WORK TO BE COMPLETED -> A faithful, complete copy of the entries is the sole expected answer.
┏━━
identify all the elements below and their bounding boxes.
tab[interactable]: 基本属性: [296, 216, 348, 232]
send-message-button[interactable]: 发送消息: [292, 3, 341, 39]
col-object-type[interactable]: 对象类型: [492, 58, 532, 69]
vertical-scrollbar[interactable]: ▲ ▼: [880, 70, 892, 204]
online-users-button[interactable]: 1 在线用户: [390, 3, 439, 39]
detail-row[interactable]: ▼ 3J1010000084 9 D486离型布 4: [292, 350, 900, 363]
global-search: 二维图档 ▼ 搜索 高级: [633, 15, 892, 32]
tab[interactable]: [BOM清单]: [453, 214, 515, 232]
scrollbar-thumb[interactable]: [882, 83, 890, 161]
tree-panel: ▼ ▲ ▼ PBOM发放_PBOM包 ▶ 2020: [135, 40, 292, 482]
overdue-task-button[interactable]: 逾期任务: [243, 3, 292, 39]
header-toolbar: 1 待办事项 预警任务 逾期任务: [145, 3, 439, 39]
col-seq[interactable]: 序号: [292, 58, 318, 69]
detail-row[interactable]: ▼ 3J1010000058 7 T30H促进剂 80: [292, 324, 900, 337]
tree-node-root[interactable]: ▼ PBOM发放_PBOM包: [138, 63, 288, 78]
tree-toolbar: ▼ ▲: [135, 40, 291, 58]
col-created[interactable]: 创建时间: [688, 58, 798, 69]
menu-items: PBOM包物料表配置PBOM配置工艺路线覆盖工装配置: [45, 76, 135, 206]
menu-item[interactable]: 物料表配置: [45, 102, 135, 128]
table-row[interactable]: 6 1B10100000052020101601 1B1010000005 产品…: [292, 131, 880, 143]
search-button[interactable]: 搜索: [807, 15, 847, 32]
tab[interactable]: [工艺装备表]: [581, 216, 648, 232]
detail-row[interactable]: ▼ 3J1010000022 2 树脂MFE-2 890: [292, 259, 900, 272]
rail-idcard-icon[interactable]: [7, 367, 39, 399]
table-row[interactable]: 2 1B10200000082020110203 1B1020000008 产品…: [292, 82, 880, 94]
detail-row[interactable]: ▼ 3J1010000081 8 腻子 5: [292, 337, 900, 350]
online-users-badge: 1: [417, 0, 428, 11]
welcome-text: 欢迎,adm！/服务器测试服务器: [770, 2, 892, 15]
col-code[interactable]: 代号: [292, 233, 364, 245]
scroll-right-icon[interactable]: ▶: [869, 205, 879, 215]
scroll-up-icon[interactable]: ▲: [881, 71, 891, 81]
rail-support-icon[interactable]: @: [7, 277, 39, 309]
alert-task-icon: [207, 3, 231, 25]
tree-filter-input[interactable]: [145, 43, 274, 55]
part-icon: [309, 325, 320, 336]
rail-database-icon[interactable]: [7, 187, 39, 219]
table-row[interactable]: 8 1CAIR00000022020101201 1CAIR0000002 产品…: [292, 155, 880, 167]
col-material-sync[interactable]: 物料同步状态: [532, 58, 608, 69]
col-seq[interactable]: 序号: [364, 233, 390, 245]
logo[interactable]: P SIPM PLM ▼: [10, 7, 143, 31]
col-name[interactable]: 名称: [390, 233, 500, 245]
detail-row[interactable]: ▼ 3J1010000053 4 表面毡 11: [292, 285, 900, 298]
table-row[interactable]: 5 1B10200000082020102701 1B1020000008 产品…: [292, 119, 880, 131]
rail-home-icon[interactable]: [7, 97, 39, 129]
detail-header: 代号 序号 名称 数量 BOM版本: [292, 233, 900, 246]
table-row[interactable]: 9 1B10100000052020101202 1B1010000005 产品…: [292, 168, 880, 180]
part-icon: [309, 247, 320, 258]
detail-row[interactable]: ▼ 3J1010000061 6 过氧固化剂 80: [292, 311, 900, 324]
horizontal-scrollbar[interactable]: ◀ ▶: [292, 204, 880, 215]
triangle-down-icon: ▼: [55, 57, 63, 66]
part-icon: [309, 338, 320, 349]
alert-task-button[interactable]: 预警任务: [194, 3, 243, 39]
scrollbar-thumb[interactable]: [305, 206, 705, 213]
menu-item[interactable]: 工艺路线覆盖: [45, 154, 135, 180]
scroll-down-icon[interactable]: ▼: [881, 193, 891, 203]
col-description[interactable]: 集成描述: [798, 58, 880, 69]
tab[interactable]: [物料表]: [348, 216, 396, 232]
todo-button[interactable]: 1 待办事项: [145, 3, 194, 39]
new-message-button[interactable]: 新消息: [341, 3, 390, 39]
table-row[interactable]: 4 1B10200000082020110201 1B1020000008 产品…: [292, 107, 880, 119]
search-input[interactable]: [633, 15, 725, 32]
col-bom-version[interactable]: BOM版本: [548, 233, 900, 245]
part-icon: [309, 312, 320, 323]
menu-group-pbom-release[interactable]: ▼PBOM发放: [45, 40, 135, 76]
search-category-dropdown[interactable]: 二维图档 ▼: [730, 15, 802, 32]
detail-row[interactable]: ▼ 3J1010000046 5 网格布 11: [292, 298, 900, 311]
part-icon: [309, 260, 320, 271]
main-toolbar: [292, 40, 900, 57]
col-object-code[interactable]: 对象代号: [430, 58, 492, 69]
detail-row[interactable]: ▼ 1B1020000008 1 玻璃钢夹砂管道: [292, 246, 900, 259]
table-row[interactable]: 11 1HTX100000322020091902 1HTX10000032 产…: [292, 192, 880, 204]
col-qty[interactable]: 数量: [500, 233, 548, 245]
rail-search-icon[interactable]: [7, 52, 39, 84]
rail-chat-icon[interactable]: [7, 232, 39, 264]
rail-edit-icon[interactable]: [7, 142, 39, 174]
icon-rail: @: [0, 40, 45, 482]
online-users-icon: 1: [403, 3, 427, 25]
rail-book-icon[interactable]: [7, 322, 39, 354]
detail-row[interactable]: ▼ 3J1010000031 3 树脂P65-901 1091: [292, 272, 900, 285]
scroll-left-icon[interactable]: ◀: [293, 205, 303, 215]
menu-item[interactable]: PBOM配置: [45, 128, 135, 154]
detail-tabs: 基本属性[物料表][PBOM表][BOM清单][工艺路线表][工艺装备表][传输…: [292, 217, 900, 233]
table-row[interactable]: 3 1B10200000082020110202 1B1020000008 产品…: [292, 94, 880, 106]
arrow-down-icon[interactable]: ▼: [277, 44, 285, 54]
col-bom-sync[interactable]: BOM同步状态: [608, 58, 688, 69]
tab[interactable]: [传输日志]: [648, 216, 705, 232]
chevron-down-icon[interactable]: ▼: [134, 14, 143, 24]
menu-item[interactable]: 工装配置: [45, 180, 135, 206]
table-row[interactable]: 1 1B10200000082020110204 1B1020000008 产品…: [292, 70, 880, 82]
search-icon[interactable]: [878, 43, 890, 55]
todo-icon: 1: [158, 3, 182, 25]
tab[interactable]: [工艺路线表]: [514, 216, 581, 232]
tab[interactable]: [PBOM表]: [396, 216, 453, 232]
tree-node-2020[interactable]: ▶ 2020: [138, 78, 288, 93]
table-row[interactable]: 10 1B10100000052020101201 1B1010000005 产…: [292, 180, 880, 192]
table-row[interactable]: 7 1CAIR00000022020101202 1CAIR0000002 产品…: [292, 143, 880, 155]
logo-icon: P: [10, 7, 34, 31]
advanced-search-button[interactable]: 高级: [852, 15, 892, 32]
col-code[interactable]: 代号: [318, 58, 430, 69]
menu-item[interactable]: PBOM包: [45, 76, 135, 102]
┗━━
PROBLEM SOLUTION ->
identify all the elements below and their bounding boxes.
tab[interactable]: 基本属性: [296, 216, 348, 232]
send-message-button[interactable]: 发送消息: [292, 3, 341, 39]
col-object-type[interactable]: 对象类型: [492, 58, 532, 69]
vertical-scrollbar[interactable]: ▲ ▼: [880, 70, 892, 204]
online-users-button[interactable]: 1 在线用户: [390, 3, 439, 39]
detail-row[interactable]: ▼ 3J1010000084 9 D486离型布 4: [292, 350, 900, 363]
global-search: 二维图档 ▼ 搜索 高级: [633, 15, 892, 32]
tab[interactable]: [BOM清单]: [453, 214, 515, 232]
scrollbar-thumb[interactable]: [882, 83, 890, 161]
tree-panel: ▼ ▲ ▼ PBOM发放_PBOM包 ▶ 2020: [135, 40, 292, 482]
overdue-task-button[interactable]: 逾期任务: [243, 3, 292, 39]
header-toolbar: 1 待办事项 预警任务 逾期任务: [145, 3, 439, 39]
col-seq[interactable]: 序号: [292, 58, 318, 69]
detail-row[interactable]: ▼ 3J1010000058 7 T30H促进剂 80: [292, 324, 900, 337]
tree-node-root[interactable]: ▼ PBOM发放_PBOM包: [138, 63, 288, 78]
tree-toolbar: ▼ ▲: [135, 40, 291, 58]
col-created[interactable]: 创建时间: [688, 58, 798, 69]
menu-items: PBOM包物料表配置PBOM配置工艺路线覆盖工装配置: [45, 76, 135, 206]
menu-item[interactable]: 物料表配置: [45, 102, 135, 128]
table-row[interactable]: 6 1B10100000052020101601 1B1010000005 产品…: [292, 131, 880, 143]
search-button[interactable]: 搜索: [807, 15, 847, 32]
tab[interactable]: [工艺装备表]: [581, 216, 648, 232]
detail-row[interactable]: ▼ 3J1010000022 2 树脂MFE-2 890: [292, 259, 900, 272]
rail-idcard-icon[interactable]: [7, 367, 39, 399]
table-row[interactable]: 2 1B10200000082020110203 1B1020000008 产品…: [292, 82, 880, 94]
detail-row[interactable]: ▼ 3J1010000081 8 腻子 5: [292, 337, 900, 350]
online-users-badge: 1: [417, 0, 428, 11]
welcome-text: 欢迎,adm！/服务器测试服务器: [770, 2, 892, 15]
col-code[interactable]: 代号: [292, 233, 364, 245]
scroll-right-icon[interactable]: ▶: [869, 205, 879, 215]
scroll-up-icon[interactable]: ▲: [881, 71, 891, 81]
rail-support-icon[interactable]: @: [7, 277, 39, 309]
alert-task-icon: [207, 3, 231, 25]
tree-filter-input[interactable]: [145, 43, 274, 55]
part-icon: [309, 325, 320, 336]
rail-database-icon[interactable]: [7, 187, 39, 219]
table-row[interactable]: 8 1CAIR00000022020101201 1CAIR0000002 产品…: [292, 155, 880, 167]
col-material-sync[interactable]: 物料同步状态: [532, 58, 608, 69]
col-seq[interactable]: 序号: [364, 233, 390, 245]
logo[interactable]: P SIPM PLM ▼: [10, 7, 143, 31]
col-name[interactable]: 名称: [390, 233, 500, 245]
detail-row[interactable]: ▼ 3J1010000053 4 表面毡 11: [292, 285, 900, 298]
table-row[interactable]: 5 1B10200000082020102701 1B1020000008 产品…: [292, 119, 880, 131]
rail-home-icon[interactable]: [7, 97, 39, 129]
detail-header: 代号 序号 名称 数量 BOM版本: [292, 233, 900, 246]
table-row[interactable]: 9 1B10100000052020101202 1B1010000005 产品…: [292, 168, 880, 180]
part-icon: [309, 247, 320, 258]
detail-row[interactable]: ▼ 3J1010000061 6 过氧固化剂 80: [292, 311, 900, 324]
horizontal-scrollbar[interactable]: ◀ ▶: [292, 204, 880, 215]
triangle-down-icon: ▼: [55, 57, 63, 66]
part-icon: [309, 338, 320, 349]
alert-task-button[interactable]: 预警任务: [194, 3, 243, 39]
scrollbar-thumb[interactable]: [305, 206, 705, 213]
menu-item[interactable]: 工艺路线覆盖: [45, 154, 135, 180]
scroll-down-icon[interactable]: ▼: [881, 193, 891, 203]
col-description[interactable]: 集成描述: [798, 58, 880, 69]
tab[interactable]: [物料表]: [348, 216, 396, 232]
todo-button[interactable]: 1 待办事项: [145, 3, 194, 39]
new-message-button[interactable]: 新消息: [341, 3, 390, 39]
table-row[interactable]: 4 1B10200000082020110201 1B1020000008 产品…: [292, 107, 880, 119]
search-input[interactable]: [633, 15, 725, 32]
col-bom-version[interactable]: BOM版本: [548, 233, 900, 245]
part-icon: [309, 312, 320, 323]
menu-group-pbom-release[interactable]: ▼PBOM发放: [45, 40, 135, 76]
search-category-dropdown[interactable]: 二维图档 ▼: [730, 15, 802, 32]
detail-row[interactable]: ▼ 3J1010000046 5 网格布 11: [292, 298, 900, 311]
part-icon: [309, 260, 320, 271]
main-toolbar: [292, 40, 900, 57]
col-object-code[interactable]: 对象代号: [430, 58, 492, 69]
detail-row[interactable]: ▼ 1B1020000008 1 玻璃钢夹砂管道: [292, 246, 900, 259]
table-row[interactable]: 11 1HTX100000322020091902 1HTX10000032 产…: [292, 192, 880, 204]
col-qty[interactable]: 数量: [500, 233, 548, 245]
rail-search-icon[interactable]: [7, 52, 39, 84]
rail-chat-icon[interactable]: [7, 232, 39, 264]
rail-edit-icon[interactable]: [7, 142, 39, 174]
icon-rail: @: [0, 40, 45, 482]
online-users-icon: 1: [403, 3, 427, 25]
rail-book-icon[interactable]: [7, 322, 39, 354]
detail-row[interactable]: ▼ 3J1010000031 3 树脂P65-901 1091: [292, 272, 900, 285]
scroll-left-icon[interactable]: ◀: [293, 205, 303, 215]
menu-item[interactable]: PBOM配置: [45, 128, 135, 154]
detail-tabs: 基本属性[物料表][PBOM表][BOM清单][工艺路线表][工艺装备表][传输…: [292, 217, 900, 233]
table-row[interactable]: 3 1B10200000082020110202 1B1020000008 产品…: [292, 94, 880, 106]
arrow-down-icon[interactable]: ▼: [277, 44, 285, 54]
col-bom-sync[interactable]: BOM同步状态: [608, 58, 688, 69]
tab[interactable]: [传输日志]: [648, 216, 705, 232]
chevron-down-icon[interactable]: ▼: [134, 14, 143, 24]
menu-item[interactable]: 工装配置: [45, 180, 135, 206]
table-row[interactable]: 1 1B10200000082020110204 1B1020000008 产品…: [292, 70, 880, 82]
search-icon[interactable]: [878, 43, 890, 55]
todo-icon: 1: [158, 3, 182, 25]
tab[interactable]: [工艺路线表]: [514, 216, 581, 232]
tab[interactable]: [PBOM表]: [396, 216, 453, 232]
tree-node-2020[interactable]: ▶ 2020: [138, 78, 288, 93]
table-row[interactable]: 10 1B10100000052020101201 1B1010000005 产…: [292, 180, 880, 192]
table-row[interactable]: 7 1CAIR00000022020101202 1CAIR0000002 产品…: [292, 143, 880, 155]
logo-icon: P: [10, 7, 34, 31]
advanced-search-button[interactable]: 高级: [852, 15, 892, 32]
col-code[interactable]: 代号: [318, 58, 430, 69]
menu-item[interactable]: PBOM包: [45, 76, 135, 102]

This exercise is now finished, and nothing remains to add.